# [ABOUT THIS TASK]
Copy every line of the following data that includes the string "GROUP".

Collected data
────────────────────────────────────────

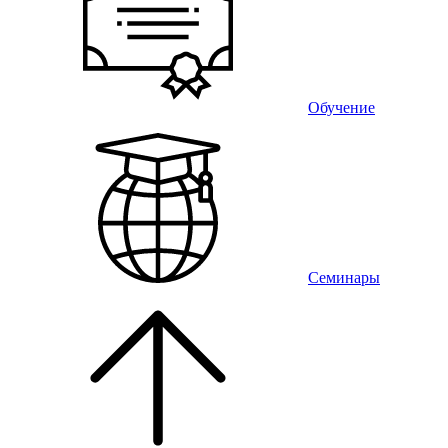
Обучение
Семинары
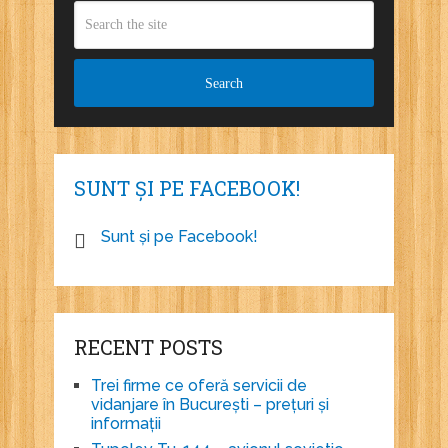
SUNT ȘI PE FACEBOOK!
Sunt și pe Facebook!
RECENT POSTS
Trei firme ce oferă servicii de
vidanjare în București – prețuri și
informații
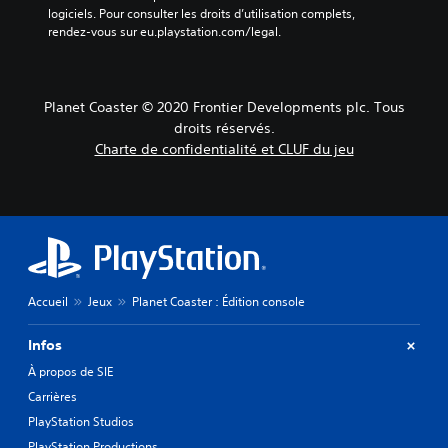
logiciels. Pour consulter les droits d’utilisation complets, 
rendez-vous sur eu.playstation.com/legal.
Planet Coaster © 2020 Frontier Developments plc. Tous
droits réservés.
Charte de confidentialité et CLUF du jeu
Accueil
Jeux
Planet Coaster : Édition console
Infos
À propos de SIE
Carrières
PlayStation Studios
PlayStation Productions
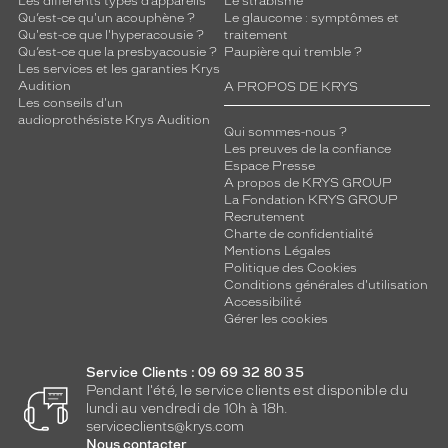
Les différents types d’appareils
Le strabisme
Qu’est-ce qu'un acouphène ?
Le glaucome : symptômes et
Qu'est-ce que l'hyperacousie ?
traitement
Qu’est-ce que la presbyacousie ?
Paupière qui tremble ?
Les services et les garanties Krys
Audition
A PROPOS DE KRYS
Les conseils d'un
audioprothésiste Krys Audition
Qui sommes-nous ?
Les preuves de la confiance
Espace Presse
A propos de KRYS GROUP
La Fondation KRYS GROUP
Recrutement
Charte de confidentialité
Mentions Légales
Politique des Cookies
Conditions générales d'utilisation
Accessibilité
Gérer les cookies
Service Clients : 09 69 32 80 35
Pendant l'été, le service clients est disponible du
lundi au vendredi de 10h à 18h.
serviceclients@krys.com
Nous contacter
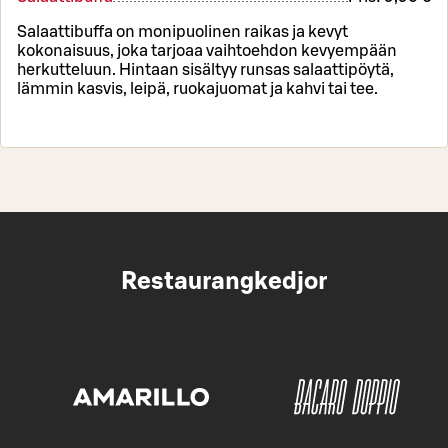
Salaattibuffa on monipuolinen raikas ja kevyt
kokonaisuus, joka tarjoaa vaihtoehdon kevyempään
herkutteluun. Hintaan sisältyy runsas salaattipöytä,
lämmin kasvis, leipä, ruokajuomat ja kahvi tai tee.
Restaurangkedjor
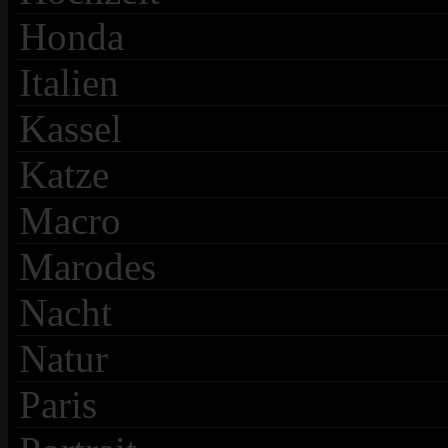
Honda
Italien
Kassel
Katze
Macro
Marodes
Nacht
Natur
Paris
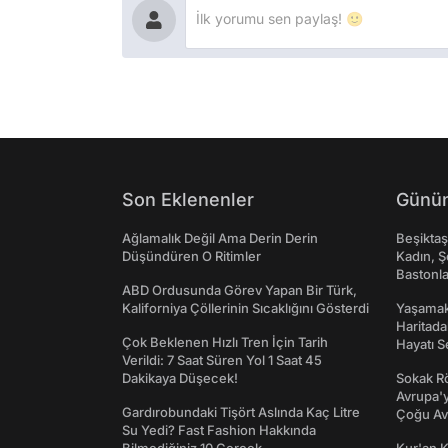
Son Eklenenler
Günün
Ağlamalık Değil Ama Derin Derin
Beşikta
Düşündüren O Ritimler
Kadın, Ş
Bastonl
ABD Ordusunda Görev Yapan Bir Türk,
Kaliforniya Çöllerinin Sıcaklığını Gösterdi
Yaşamak 
Haritada
Çok Beklenen Hızlı Tren İçin Tarih
Hayatı S
Verildi: 7 Saat Süren Yol 1 Saat 45
Dakikaya Düşecek!
Sokak Rö
Avrupa'y
Gardırobundaki Tişört Aslında Kaç Litre
Çoğu Av
Su Yedi? Fast Fashion Hakkında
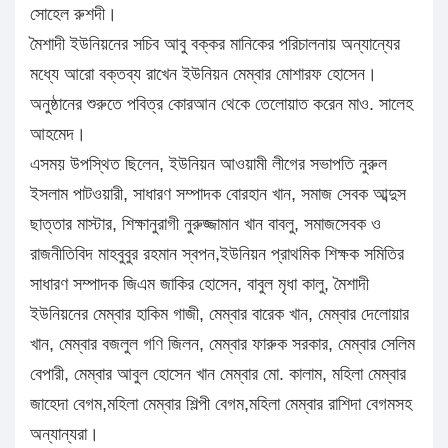
সোহেল রুশদী।
মৈশাদী ইউনিয়নের সচিব আবু বক্কর মানিকের পরিচালনায় অন্যান্যের
মধ্যে আরো বক্তব্য রাখেন ইউনিয়ন মেম্বার মোশারফ হোসেন।
অনুষ্ঠানের শুরুতে পবিত্র কোরআন থেকে তেলোয়াত করেন মাও. সালেহ
আহমেদ।
এসময় উপস্থিত ছিলেন, ইউনিয়ন আওয়ামী লীগের সভাপতি নুরুল
ইসলাম পাটওয়ারী, সাধারণ সম্পাদক বোরহান খান, সমাজ সেবক আব্দুস
ছাত্তার মাস্টার, শিক্ষানুরাগী নুরুজ্জামান খান বাবলু, সমাজসেবক ও
রাজনীতিবিদ মাহবুবুর রহমান স্বপন,ইউনিয়ন প্রাথমিক শিক্ষক সমিতির
সাধারণ সম্পাদক জিএম জাকির হোসেন, বাবুল মৃধা কালু, মৈশাদী
ইউনিয়নের মেম্বার হাকিম গাজী, মেম্বার বারেক খান, মেম্বার দেলোয়ার
খান, মেম্বার বজলুল গণি জিলন, মেম্বার ফারুক সরকার, মেম্বার সেলিম
বেপারী, মেম্বার আবুল হোসেন খান মেম্বার মো. কালাম, মহিলা মেম্বার
জাহেদা বেগম,মহিলা মেম্বার শিল্পী বেগম,মহিলা মেম্বার রাশিদা বেগমসহ
অন্যান্যরা।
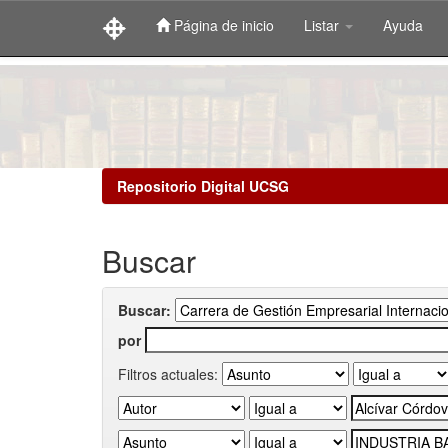
Página de inicio
Listar
Ayuda
Skip
navigation
Repositorio Digital UCSG
Buscar
Buscar:
por
Filtros actuales:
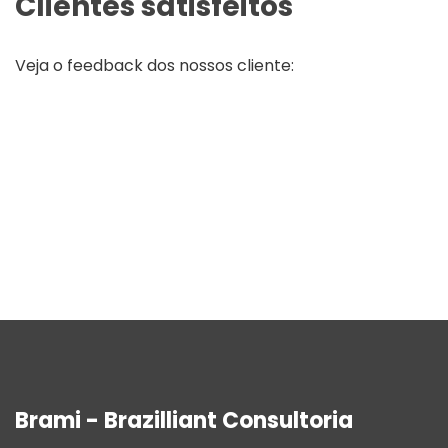
Clientes satisfeitos
Veja o feedback dos nossos cliente:
Brami - Brazilliant Consultoria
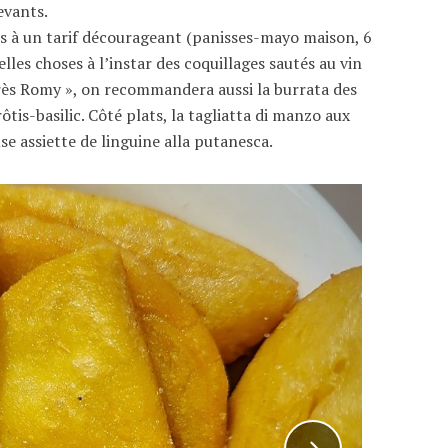
evants.
ées à un tarif décourageant (panisses-mayo maison, 6
elles choses à l’instar des coquillages sautés au vin
rès Romy », on recommandera aussi la burrata des
tis-basilic. Côté plats, la tagliatta di manzo aux
e assiette de linguine alla putanesca.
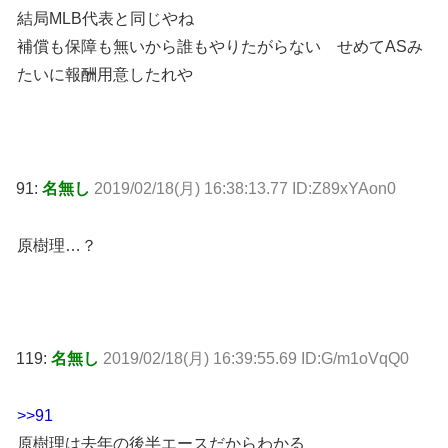
結局MLB代表と同じやね
補償も保障も無いから誰もやりたがらない せめてASみ
たいに報酬用意したれや
91:
名無し
2019/02/18(月) 16:38:13.77 ID:Z89xYAon0
原樹理…？
119:
名無し
2019/02/18(月) 16:39:55.69 ID:G/m1oVqQ0
>>91
原樹理は去年の後半エースだからわかる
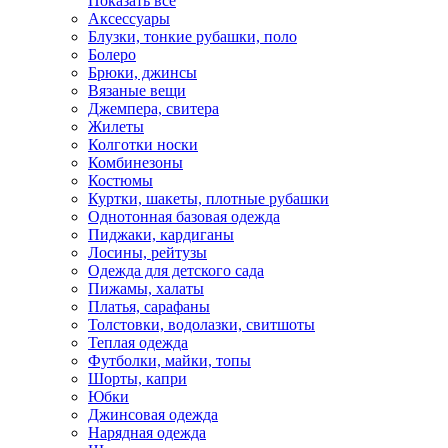
Показать всё
Аксессуары
Блузки, тонкие рубашки, поло
Болеро
Брюки, джинсы
Вязаные вещи
Джемпера, свитера
Жилеты
Колготки носки
Комбинезоны
Костюмы
Куртки, шакеты, плотные рубашки
Однотонная базовая одежда
Пиджаки, кардиганы
Лосины, рейтузы
Одежда для детского сада
Пижамы, халаты
Платья, сарафаны
Толстовки, водолазки, свитшоты
Теплая одежда
Футболки, майки, топы
Шорты, капри
Юбки
Джинсовая одежда
Нарядная одежда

────────────────────────────────────────

# [TASK RESPONSE]
A propos de KRYS GROUP
La Fondation KRYS GROUP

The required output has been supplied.